Revenue and pricing
The Australian Energy Regulator (AER) sets the revenues and prices for the distribution network services provided by Essential Energy, in accordance with the National Electricity Rules (NER).
2024-29 Regulatory Proposal
The AER approved Essential Energy’s 2024–29 revenue requirements on 30 April 2024 in response to our Regulatory Proposal and Tariff Structure Statement (TSS). Our Regulatory Proposal outlines how we will operate and maintain our network, along with proposed capital investments and associated costs, over the five years from 1 July 2024.
The Regulatory Proposal was informed by extensive consultation with more than 400 customers and stakeholders, via multiple engagement events across our network area.
Over the next five years we will keep our customers and stakeholders informed about how we are tracking on implementing the plans in the Proposal that they supported.
We will focus on building the network for the future to further enable increasing levels of Consumer Energy Resources (CER), such as rooftop solar. We will also enhance network and community resilience to support the economic growth of the 1,500 regional, rural and remote communities we serve. This includes initiatives such as installing composite poles, introducing a portable community hub, portable streetlights and Stand Alone Power Systems (SAPS) for use during significant weather and network events. See ‘Resilience’ for more information.
The AER decision will allow Essential Energy to recover $6,309.9 million from customers over the 2024–29 period and considers the revenue impact of external factors, including increases to interest rates and inflation.
Assuming no other changes, the AER estimated this revenue allowance will result in an average increase to the distribution network component of electricity bills for our customers of $39 per year for typical residential customers and $83 per year for typical small business customers, over the next five years.
2024-25 price increase
Total network charges, which Essential Energy passes to electricity retailers who recover these costs from customers through electricity bills, include:
- Essential Energy’s distribution network charges – revenue Essential Energy is approved to recover from customers.
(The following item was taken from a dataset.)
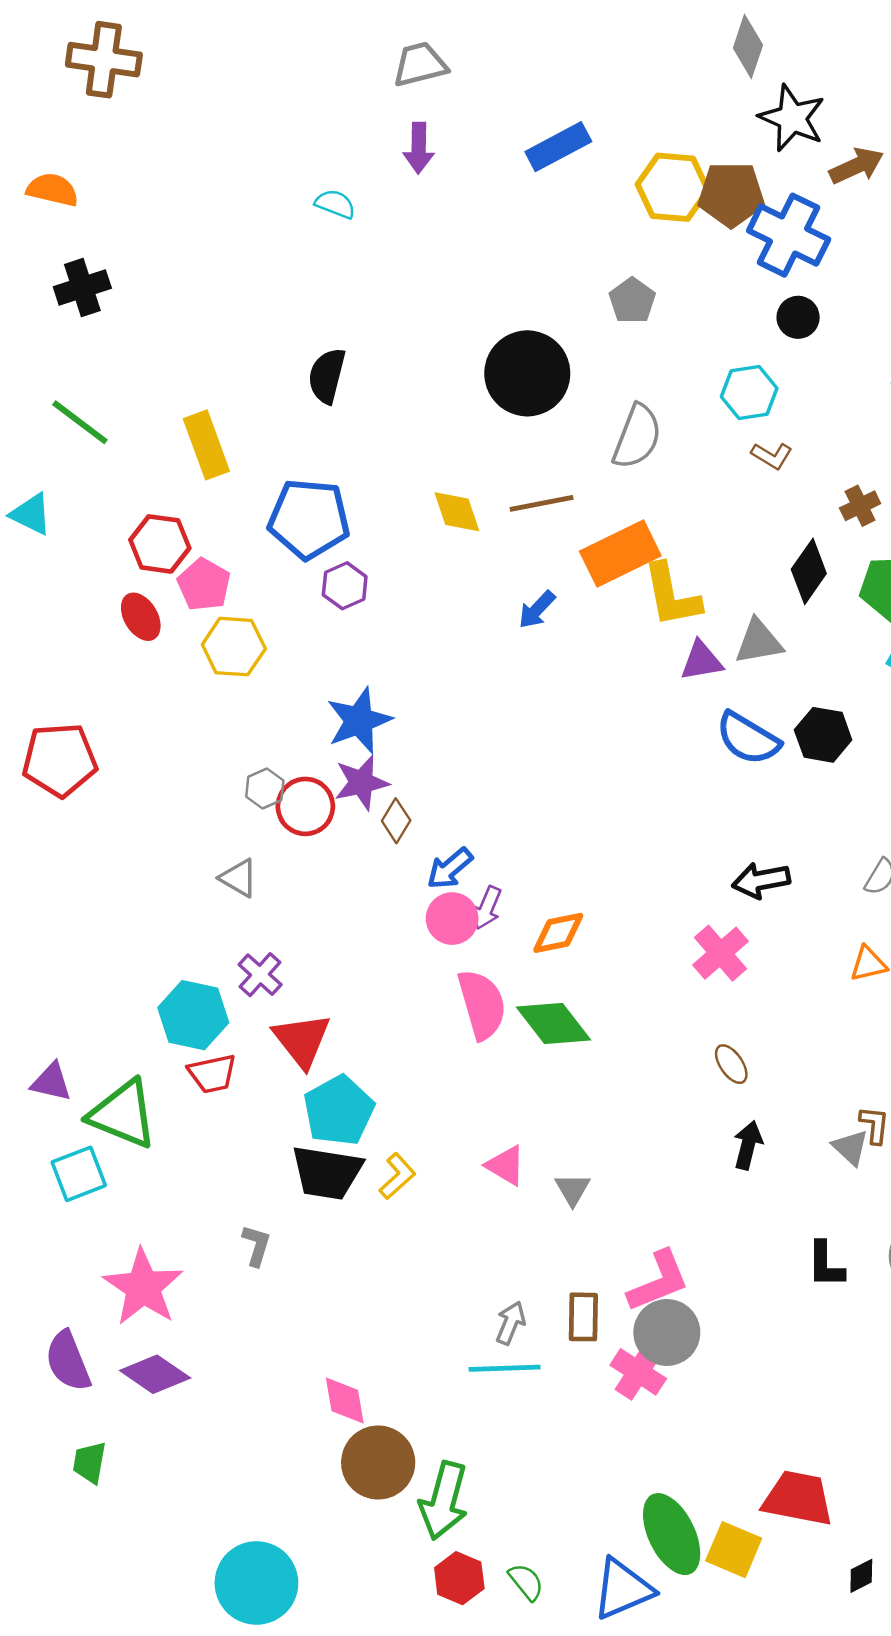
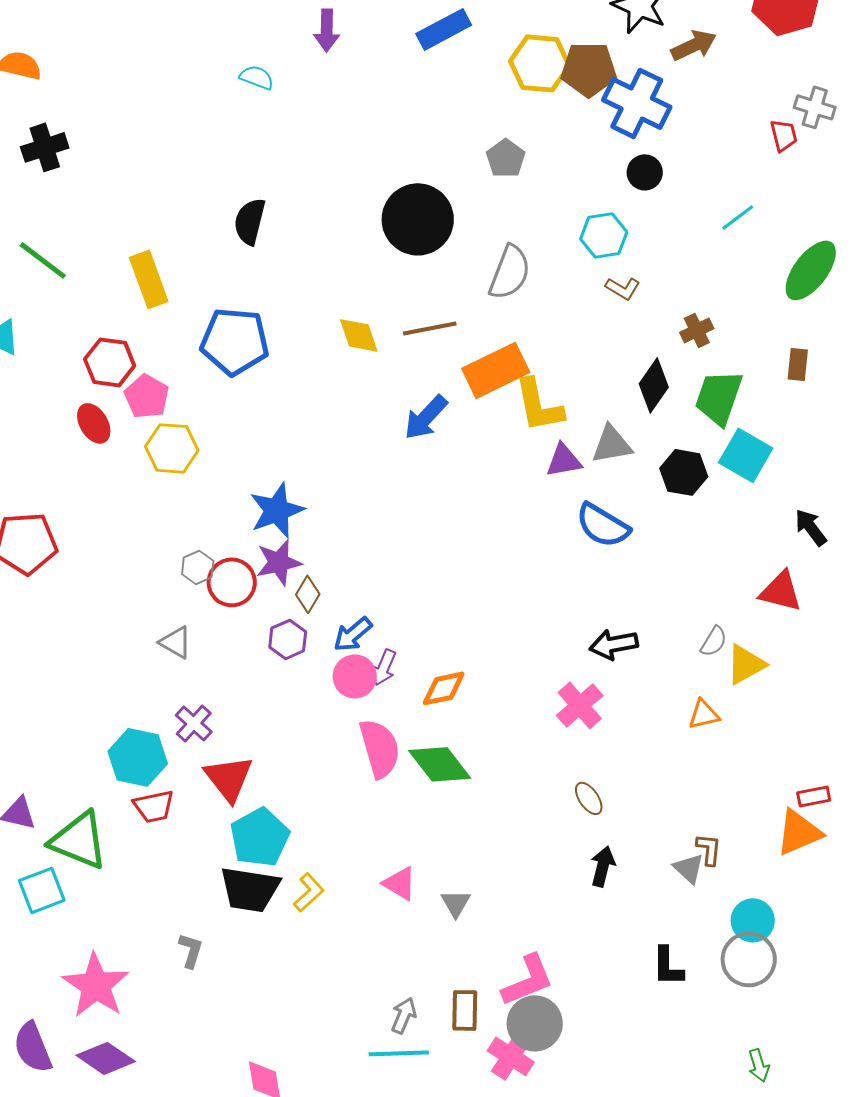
purple hexagon: (345, 586) -> (288, 639), moved
blue arrow: (537, 610) -> (426, 417), size x1.4
black hexagon: (823, 735) -> (684, 472), moved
From July 2024 this includes charges related to legacy meters (see Smart meters)
- Transmission network charges – which we pass through from transmission network businesses
- Levies from government programs – including for the NSW Government Climate Change Fund, NSW Electricity Infrastructure Roadmap, and the Queensland Solar Scheme.
Retailers choose how they bundle the costs of these components into customers’ electricity bills.
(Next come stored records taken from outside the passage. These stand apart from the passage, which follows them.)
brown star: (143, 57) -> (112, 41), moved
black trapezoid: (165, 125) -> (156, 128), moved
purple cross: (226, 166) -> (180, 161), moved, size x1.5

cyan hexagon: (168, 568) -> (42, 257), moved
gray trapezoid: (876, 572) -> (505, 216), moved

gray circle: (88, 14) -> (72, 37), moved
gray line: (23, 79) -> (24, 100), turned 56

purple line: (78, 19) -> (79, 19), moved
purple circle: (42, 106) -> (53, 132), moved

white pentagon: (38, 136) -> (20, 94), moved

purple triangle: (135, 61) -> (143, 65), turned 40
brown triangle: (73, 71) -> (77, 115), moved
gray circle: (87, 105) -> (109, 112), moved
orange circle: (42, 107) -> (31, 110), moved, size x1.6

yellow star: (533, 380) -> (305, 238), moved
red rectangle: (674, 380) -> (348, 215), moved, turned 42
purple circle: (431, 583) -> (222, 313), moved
Essential Energy’s proposed price increases for 2024–25 were approved by the AER and took effect on 1 July 2024. The increases incorporate the total network charges listed above.
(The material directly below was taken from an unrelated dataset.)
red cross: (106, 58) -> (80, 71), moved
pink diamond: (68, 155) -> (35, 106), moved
If passed on in full by retailers, compared to 2023-24, customers’ annual network electricity bills (Essential Energy’s distribution network component plus transmission network charges and government levies) will increase by an average of:
- $113 or 12.7 per cent for residential customers
- $213 or 7.7 per cent for small business customers.
We encourage customers to speak to their retailer if they need help with paying their electricity bills following the increase, and to shop around for the best deal.
Two-way tariffs
We introduced two-way pricing tariff structures from 1 July 2024 to encourage customers who generate energy behind the meter (such as from solar panels and batteries) to export into the network when it is most needed.
For the first year this will only apply to our new storage and hybrid tariffs.
Approved by the AER as part of our TSS, two-way tariff structures encourage those generating their own electricity to use it themselves before exporting into the network. It does this by offering a rebate if exports occur during the evening peak time of 5pm to 8pm on the low voltage network, and applying a charge to exports above a free basic export level from 10am to 3pm, when consumption is lower. These export pricing arrangements will be transitioned in for residential and small business customers from 1 July 2025.
With more than 32 per cent of our customers having solar panels, the two-way tariff structure is designed so that only customers who export electricity fund the network upgrades necessary to support this two-way flow of electricity. Funds received will be used to offset export rebates to customers and supplement the costs of upgrading the network.